# sks price and ammo price



## Ross (May 9, 2002)

So a local dealer (wholesaler as well ) good rep been around forever, has Chinese SKS's and 1400 rounds of Polish ammo for $355. Pretty sure they're new un-issued made in the early 60s Good deal?


----------



## pheasantplucker (Feb 20, 2007)

I just googled sks and see a place called Atlantic firearms has Yugoslavian rifles for $299...that's not including ammo. I don't know what the ammo for the sks goes for...Other rifles on other websites all looked in the $350-$500 range. I'd guess that what you're looking at is a pretty good deal.


----------



## po boy (Jul 12, 2010)

I do believe most of the SKS and Ak's being sold are current production/knockoffs. However, the price is good. You might want to check on the ammo. Make sure it is non-corrosive.


----------



## Jim-mi (May 15, 2002)

What a shock from what they used to go for.................


----------



## braggscowboy (Jan 6, 2004)

Jim-mi said:


> What a shock from what they used to go for.................


Even Wal-Mart prices are high, high! Not sure if it is the price of metal, I would guess? I have been buying for years at garage sales, flea markets and so on and am in pretty good shape. I guess this is a sign of the times. A lot more demand for ammo now. I see this all the times at the place I look for it. "I had some this morning but it is all gone, it went quick".


----------



## Ross (May 9, 2002)

Its a special for sure $280 for 1400 rounds and get an SKS for $75 Regular price on the SKS is $189 Marstar Canada. No doubt the ammo is corrosive, I always get it mixed up Berdan primed, comes in a wooden crate.


----------



## Guest (Jan 21, 2012)

I don't know the market in Canada. I bought a chinese SKS last summer for $150. Ammo at Fleet farm is $230 for a crate of about 1100 rounds. It sounds like a very good deal.
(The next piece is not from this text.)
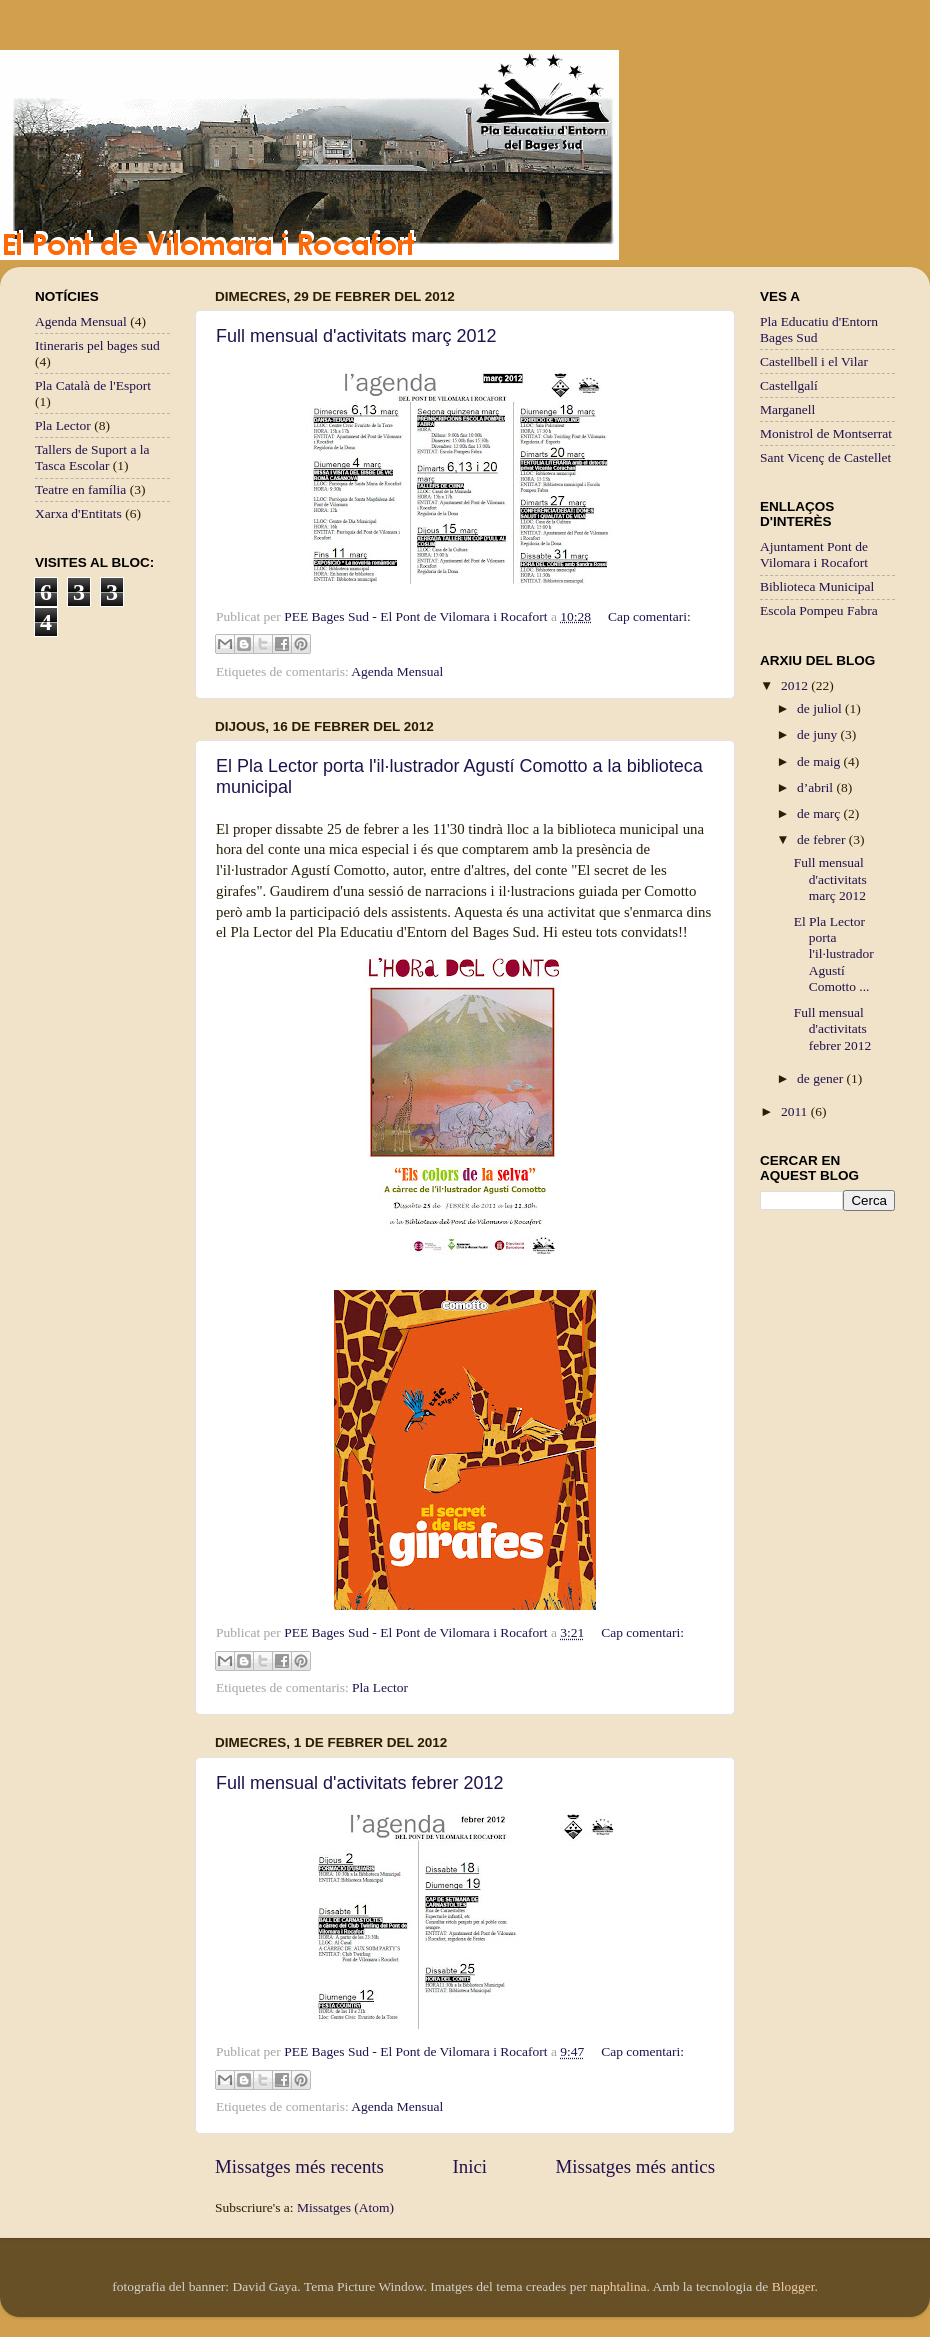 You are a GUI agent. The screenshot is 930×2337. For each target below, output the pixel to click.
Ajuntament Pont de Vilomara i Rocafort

The Yugoslovian Made SKS don't have a chrome lined bore.


----------



## Cornhusker (Mar 20, 2003)

Sounds like a good deal to me.


----------



## DaleK (Sep 23, 2004)

Should try asking at ontariooutofdoors.com Ross


----------



## denaliguide (Aug 30, 2008)

I had a number of Chicom 56's, known as SKS's ( even had a 20 rd internal mag for one) and my only compliant was I could not get enuf. Chrome line bore as in the Chinese models is essential when shooting corrosive, and that is probably the BEST sure-fire ammo out there. Really good combo you got there.
I'd be inclined to snap up up as many of those combo's as I had shooters in my family, and with the SKS that would include women and children.

Even with corrosive, I think you have a good deal if they are Chinese mfg and chrome bores @@@ !!!




Ross said:


> So a local dealer (wholesaler as well ) good rep been around forever, has Chinese SKS's and 1400 rounds of Polish ammo for $355. Pretty sure they're new un-issued made in the early 60s Good deal?


----------



## diamondtim (Jun 10, 2005)

po boy said:


> I do believe most of the SKS and Ak's being sold are current production/knockoffs. However, the price is good. You might want to check on the ammo. Make sure it is non-corrosive.


If the ammo is Warsaw Pact production, it is likely corrosive (primers). Rinse the barrel and chamber with a patch soaked with a 50/50 mix of water and ammonia to neutralize the corrosive salts.


----------



## Ross (May 9, 2002)

OK so shipping $75 (required they mostly wholesale and no store front) really adds to the price and I can get an SKS (exactly the same gun, dealer buys from Marstar) locally for 189 and Russian Ammo for 200/1100 rnds..... and I get to hold it before I pay for it. There's a place that will be selling guns here in a little while too so I'll ask there I get a lot of farm supplies etc from them already.


----------